This is the same vessel I use when the doctor says I should drink just one glass a day, but that's beside the point. As its contribution to Comic Relief, the wine trade is entering into the spirit with gusto and a series of promotions leading up to Red Nose Day on Friday, 14 March. To help us identify them, the special wines featured by participating high street and supermarkets bear the red Tony Blackburn necklace indicating that 10 per cent of the price of the wine will go to Wine Relief.

It's only natural if we do buy the wines that we should want assurances that the money is properly spent. As Gordon Brown said, when he and Clare Short launched the campaign for doubling aid to halve poverty in developing countries: "Too often aid, donated for the best reasons, has brought the worst results: cash that lines the pockets of corrupt élites rather than food that lines the stomachs of the starving."

That isn't the case here. Comic Relief is a genuinely worthy cause, as is its offshoot Wine Relief, which raised £350,000 for charity during the last Red Nose Day campaign in 2001. Comic Relief's "golden pound promise" ensures that the full pound donated goes to the Red Nose Day grant pot for charities in Africa and the UK while administration costs are covered by sponsorship deals and gifts.

Earlier this year, Comic Relief previewed the featured wines and I've taken my pick from the tasting for this week's selection. While the number of wines has been upped from two years ago, the selection and overall standard remains patchy. Couldn't First Quench, for instance (incorporating Thresher, Wine Rack and Bottoms Up), make more effort than coming up with a couple of dreary whites and reds?

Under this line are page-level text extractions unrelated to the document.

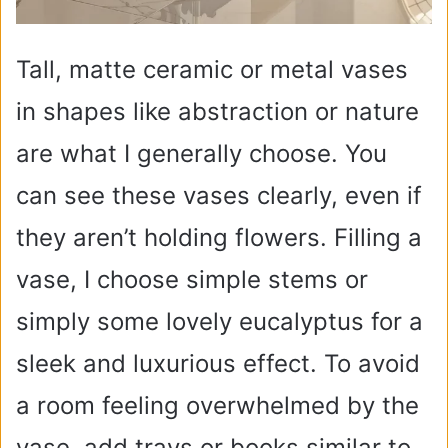
Tall, matte ceramic or metal vases
in shapes like abstraction or nature
are what I generally choose. You
can see these vases clearly, even if
they aren’t holding flowers. Filling a
vase, I choose simple stems or
simply some lovely eucalyptus for a
sleek and luxurious effect. To avoid
a room feeling overwhelmed by the
vase, add trays or books similar to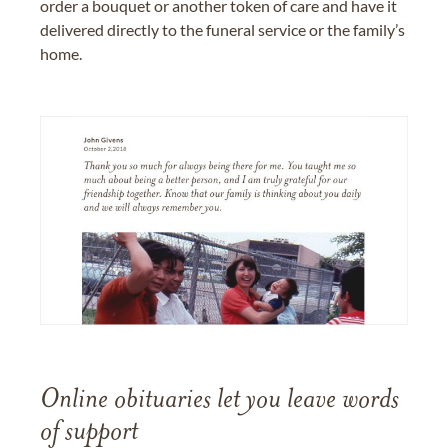
order a bouquet or another token of care and have it
delivered directly to the funeral service or the family’s
home.
Online obituaries let you leave words
of support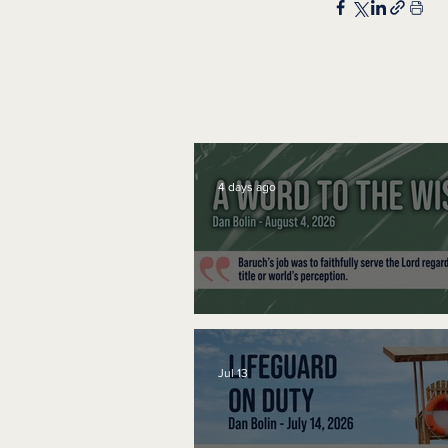
4 days ago
A Word to the Wise
Jul 13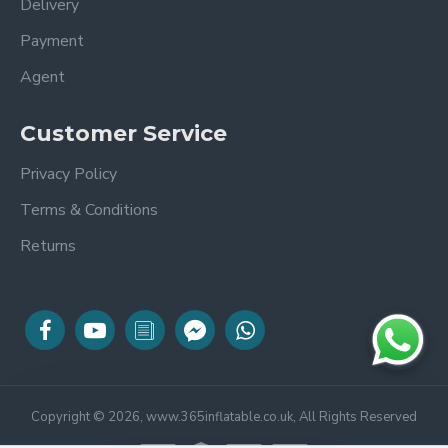
Delivery
Payment
Agent
Customer Service
Privacy Policy
Terms & Conditions
Returns
Copyright © 2026, www.365inflatable.co.uk, All Rights Reserved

Red Nose Day is supposed to be fun but few supermarkets or high street chains have taken the opportunity to show much in the way of suitably unusual, quirky or interesting wines. In trotting out mostly big brands, retailers seem more concerned to use the event as an excuse to increase sales, which rose 165 per cent in 2001.

Comic Relief claims that "retailers have kindly agreed to donate 10 per cent of the retail price". In some cases it has been led by its own red nose into giving credit where credit isn't due, for the retailer is not always making the full donation. In fact some of the most profitable are not being quite as generous as they make out. Certain supermarkets, among them Tesco and Sainsbury's, admit to obtaining contributions for all or part of the 10 per cent from suppliers, who are no doubt only too pleased for the chance to gain market share.

Call me a cynic, but if the likes of Oddbins and Majestic can foot the bill, surely it's not too much to hope that everyone involved in the Wine Relief promotion will donate the full 10 per cent themselves and show off some interesting wines into the bargain? Charity shouldn't be about promoting yourself, at least without giving what's expected.